Sukkot, yes; Sh’mini Atzeret too. But Simchat Torah, which began as the Diaspora’s second day of Sh’mini Atzeret, gradually assumed a role, personality and importance all of its own.
In ancient times two traditions determined how the Torah was read – in Israel a triennial cycle, later discarded, and in Babylon an annual cycle, now the universal custom. The end of the annual cycle was an occasion for celebration, and so Simchat Torah was born.
The mode of celebration owed its inspiration to usages associated with other days of Sukkot. The song and dance were inspired by the festival of the water drawing on 16 Tishri, when “pious men and men of affairs danced with torches in their hands, singing songs of joy and of praise” (Mishnah Sukkah chapter 5).
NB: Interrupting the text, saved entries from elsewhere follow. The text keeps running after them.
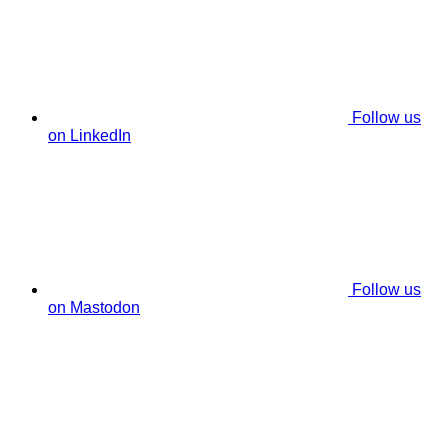
Follow us
on LinkedIn
Follow us
on Mastodon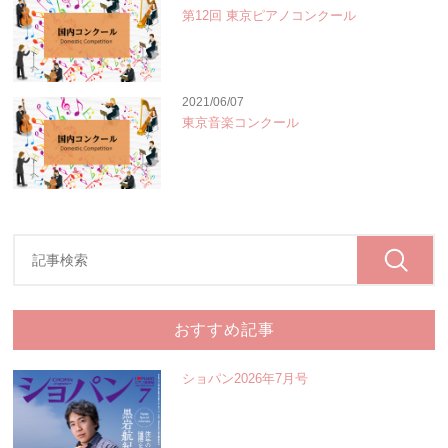
第12回 東京ピアノコンクール
2021/06/07
東京音楽コンクール
おすすめ記事
ショパン2026年7月号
Carrying the Torah scrolls around seven times was suggested by the seven circuits around the altar with the lulav and etrog on Hoshana Rabbah.
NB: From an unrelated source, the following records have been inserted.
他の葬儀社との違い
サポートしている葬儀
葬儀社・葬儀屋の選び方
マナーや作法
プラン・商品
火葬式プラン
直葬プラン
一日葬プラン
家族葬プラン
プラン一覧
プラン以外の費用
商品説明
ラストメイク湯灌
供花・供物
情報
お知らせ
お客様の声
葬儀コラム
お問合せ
The congregants honoured with the reading of the final section of D’varim and the first section of B’reshit were feted like bridegrooms, and they became known as chatanim, though there is a view that originally the word was not chatan but chotem (the one who concludes or seals the reading).
As the Torah was personified as a bride, in some places the scrolls were adorned with textiles embroidered in silver and gold. In Poland people set off fireworks, which rabbinic authorities deemed halachically unacceptable.
But as Simchat Torah took hold of the people, things began to get out of hand.
The Spanish and Portuguese congregation in London became famous for its attempts to control the merry-making. When the synagogue decorations on Simchat Torah became too ornate, the congregational elders issued a by-law severely limiting what was permitted.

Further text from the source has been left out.